[RFC PATCH] RDMA/bnxt_re: Fix OOB write in bnxt_re_copy_err_stats()

Ding Hui posted 1 patch 2 months ago
drivers/infiniband/hw/bnxt_re/hw_counters.h | 6 +++---
1 file changed, 3 insertions(+), 3 deletions(-)
[RFC PATCH] RDMA/bnxt_re: Fix OOB write in bnxt_re_copy_err_stats()
Posted by Ding Hui 2 months ago
Recently we encountered an OOB write issue on BCM957414A4142CC with outbox
NetXtreme-E-235.1.160.0 driver from broadcom. After a litte research,
we found the inbox driver from upstream maybe have the same issue.
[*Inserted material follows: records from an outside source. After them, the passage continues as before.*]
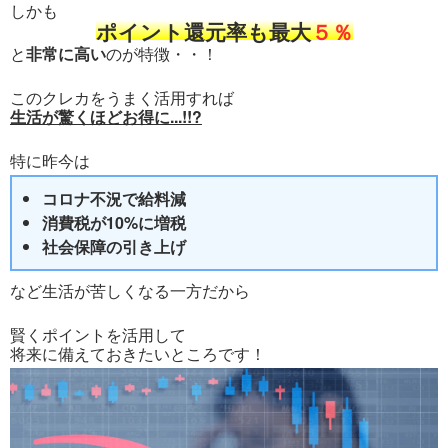
しかも
ポイント還元率も最大
５％
と
非常に高い
のが特徴・・！
このクレカをうまく活用すれば
生活が驚くほどお得に...!!?
特に昨今は
コロナ不況で給料減
消費税が10%に増税
社会保障の引き上げ
など生活が苦しくなる一方だから
賢くポイントを活用して
将来に備えておきたいところです！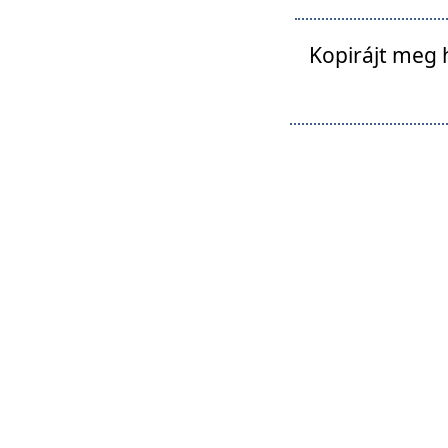
Kopirájt meg 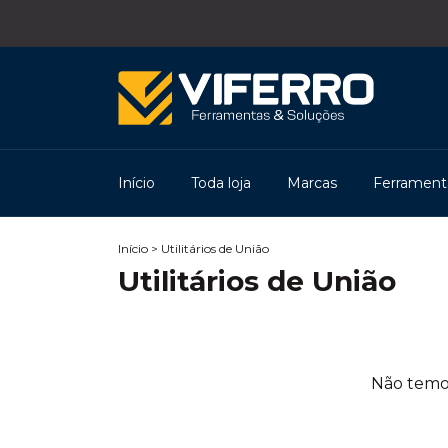
Início
Toda loja
Marcas
Ferramenta
Início
>
Utilitários de União
Utilitários de União
Não temos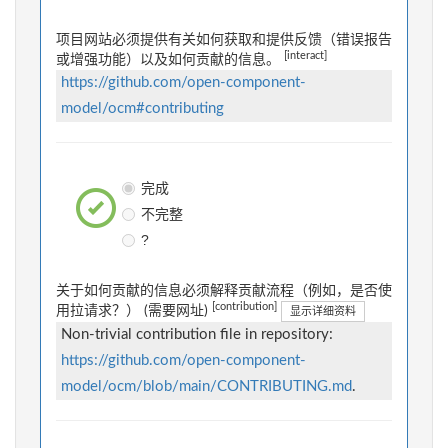
项目网站必须提供有关如何获取和提供反馈（错误报告
[interact]
或增强功能）以及如何贡献的信息。
https://github.com/open-component-
model/ocm#contributing
完成
不完整
?
关于如何贡献的信息必须解释贡献流程（例如，是否使
[contribution]
用拉请求？） (需要网址)
显示详细资料
Non-trivial contribution file in repository:
https://github.com/open-component-
model/ocm/blob/main/CONTRIBUTING.md
.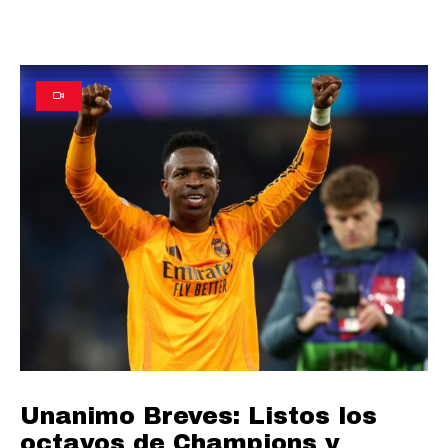
Unanimo Breves: Listos los
octavos de Champions y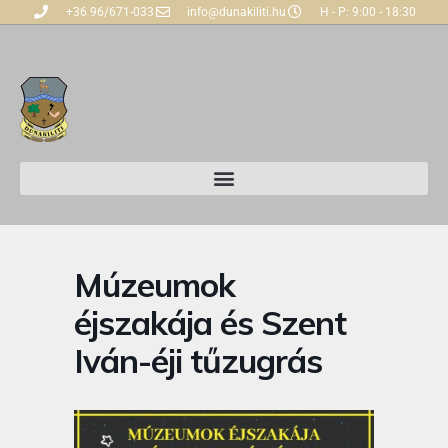
+36 96/671-033
info@dunakiliti.hu
H - P: 9:00 - 18:30
Múzeumok
éjszakája és Szent
Iván-éji tűzugrás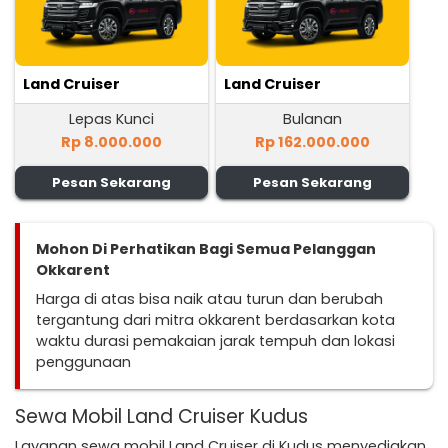
Land Cruiser
Land Cruiser
Lepas Kunci
Bulanan
Rp 8.000.000
Rp 162.000.000
Pesan Sekarang
Pesan Sekarang
Mohon Di Perhatikan Bagi Semua Pelanggan
Okkarent
Harga di atas bisa naik atau turun dan berubah
tergantung dari mitra okkarent berdasarkan kota
waktu durasi pemakaian jarak tempuh dan lokasi
penggunaan
Sewa Mobil Land Cruiser Kudus
Layanan sewa mobil Land Cruiser di Kudus menyediakan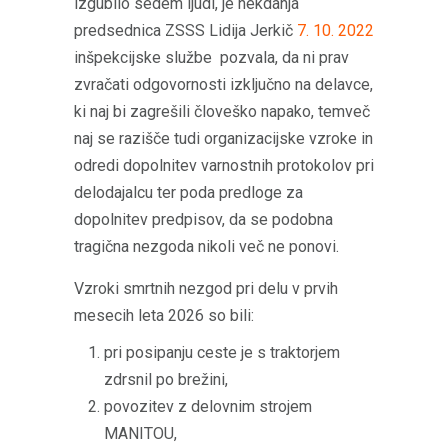
izgubilo sedem ljudi, je nekdanja
predsednica ZSSS Lidija Jerkič
7. 10. 2022
inšpekcijske službe pozvala, da ni prav
zvračati odgovornosti izključno na delavce,
ki naj bi zagrešili človeško napako, temveč
naj se razišče tudi organizacijske vzroke in
odredi dopolnitev varnostnih protokolov pri
delodajalcu ter poda predloge za
dopolnitev predpisov, da se podobna
tragična nezgoda nikoli več ne ponovi.
Vzroki smrtnih nezgod pri delu v prvih
mesecih leta 2026 so bili:
pri posipanju ceste je s traktorjem
zdrsnil po brežini,
povozitev z delovnim strojem
MANITOU,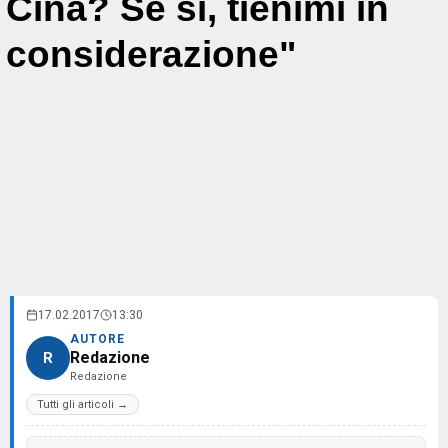
Cina? Se si, tienimi in
considerazione"
17.02.2017
13:30
AUTORE
Redazione
R
Redazione
Tutti gli articoli →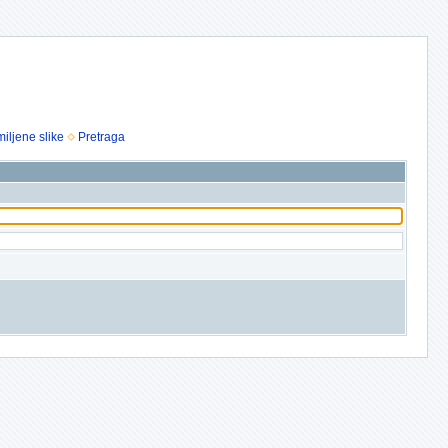
iljene slike
Pretraga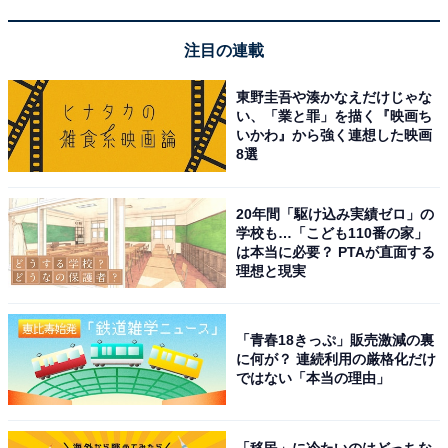
清潔感のあるお風呂でやわらかな湯を堪能できる
注目の連載
東野圭吾や湊かなえだけじゃな
い、「業と罪」を描く『映画ち
いかわ』から強く連想した映画
8選
20年間「駆け込み実績ゼロ」の
学校も…「こども110番の家」
は本当に必要？ PTAが直面する
理想と現実
「青春18きっぷ」販売激減の裏
に何が？ 連続利用の厳格化だけ
ではない「本当の理由」
アクセス・料金・宿泊情報は？
「移民」に冷たいのはどっちな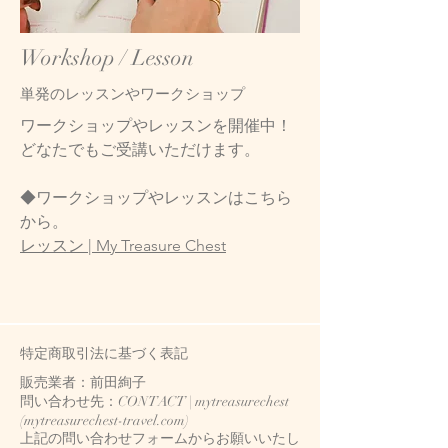
Workshop / Lesson
単発のレッスンやワークショップ
ワークショップやレッスンを開催中！
どなたでもご受講いただけます。
◆ワークショップやレッスンはこちら
から。
レッスン | My Treasure Chest
特定商取引法に基づく表記
販売業者：前田絢子
問い合わせ先：CONTACT | mytreasurechest
(mytreasurechest-travel.com)
上記の問い合わせフォームからお願いいたし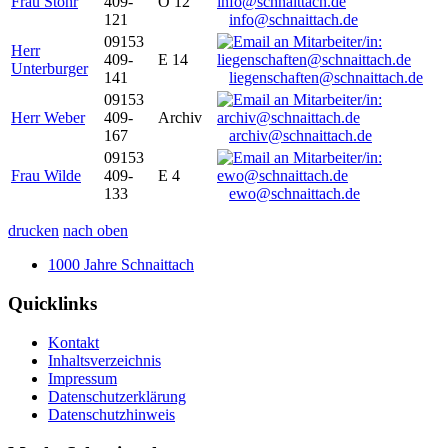
Frau Stöhr
409-
O 12
121
info@schnaittach.de
09153
Herr
409-
E 14
Unterburger
141
liegenschaften@schnaittach.de
09153
Herr Weber
409-
Archiv
167
archiv@schnaittach.de
09153
Frau Wilde
409-
E 4
133
ewo@schnaittach.de
drucken
nach oben
1000 Jahre Schnaittach
Quicklinks
Kontakt
Inhaltsverzeichnis
Impressum
Datenschutzerklärung
Datenschutzhinweis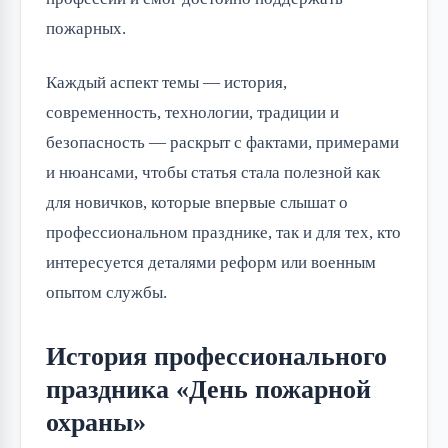
пожарных.
Каждый аспект темы — история,
современность, технологии, традиции и
безопасность — раскрыт с фактами, примерами
и нюансами, чтобы статья стала полезной как
для новичков, которые впервые слышат о
профессиональном празднике, так и для тех, кто
интересуется деталями реформ или военным
опытом службы.
История профессионального
праздника «День пожарной
охраны»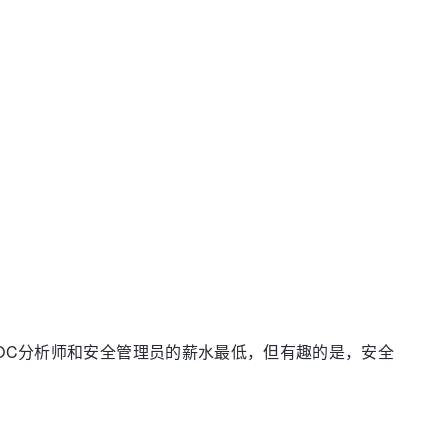
OC分析师和安全管理员的薪水最低，但有趣的是，安全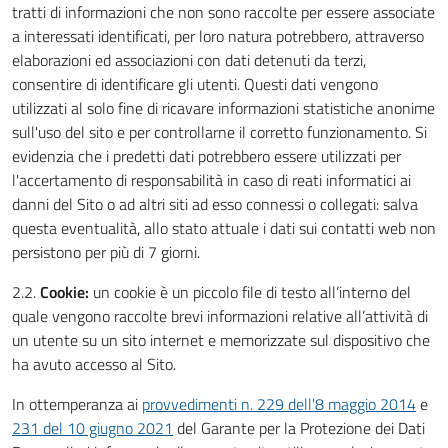
tratti di informazioni che non sono raccolte per essere associate
a interessati identificati, per loro natura potrebbero, attraverso
elaborazioni ed associazioni con dati detenuti da terzi,
consentire di identificare gli utenti. Questi dati vengono
utilizzati al solo fine di ricavare informazioni statistiche anonime
sull'uso del sito e per controllarne il corretto funzionamento. Si
evidenzia che i predetti dati potrebbero essere utilizzati per
l'accertamento di responsabilità in caso di reati informatici ai
danni del Sito o ad altri siti ad esso connessi o collegati: salva
questa eventualità, allo stato attuale i dati sui contatti web non
persistono per più di 7 giorni.
2.2.
Cookie:
un cookie è un piccolo file di testo all’interno del
quale vengono raccolte brevi informazioni relative all’attività di
un utente su un sito internet e memorizzate sul dispositivo che
ha avuto accesso al Sito.
In ottemperanza ai
provvedimenti n. 229 dell'8 maggio 2014
e
231 del 10 giugno 2021
del Garante per la Protezione dei Dati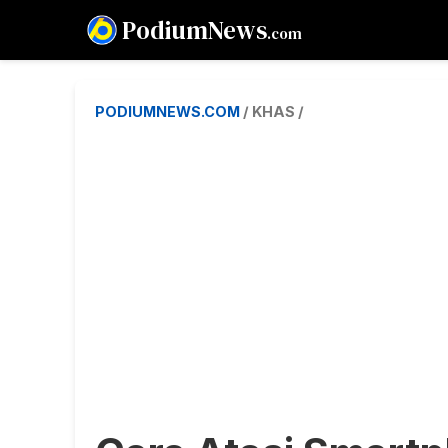
PodiumNews
.com
PODIUMNEWS.COM
/ KHAS /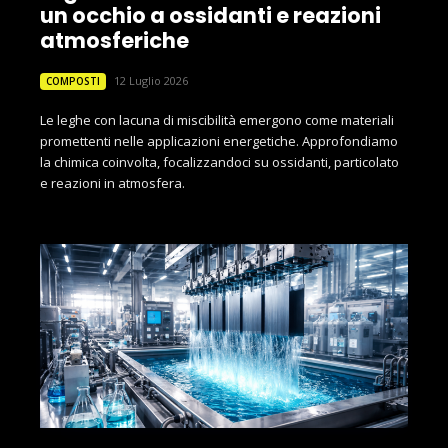
un occhio a ossidanti e reazioni
atmosferiche
12 Luglio 2026
COMPOSTI
Le leghe con lacuna di miscibilità emergono come materiali
promettenti nelle applicazioni energetiche. Approfondiamo
la chimica coinvolta, focalizzandoci su ossidanti, particolato
e reazioni in atmosfera.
The commit ef56081d1864 ("RDMA/bnxt_re: RoCE related hardware counters
update") introduced 3 counters, and appended after BNXT_RE_OUT_OF_SEQ_ERR.

However, BNXT_RE_OUT_OF_SEQ_ERR serves as a boundary marker for allocating
hw stats with different num_counters for chip_gen_p5_p7 hardware.

For BNXT_RE_NUM_STD_COUNTERS allocated hw_stats, leading to an
out-of-bounds write in bnxt_re_copy_err_stats().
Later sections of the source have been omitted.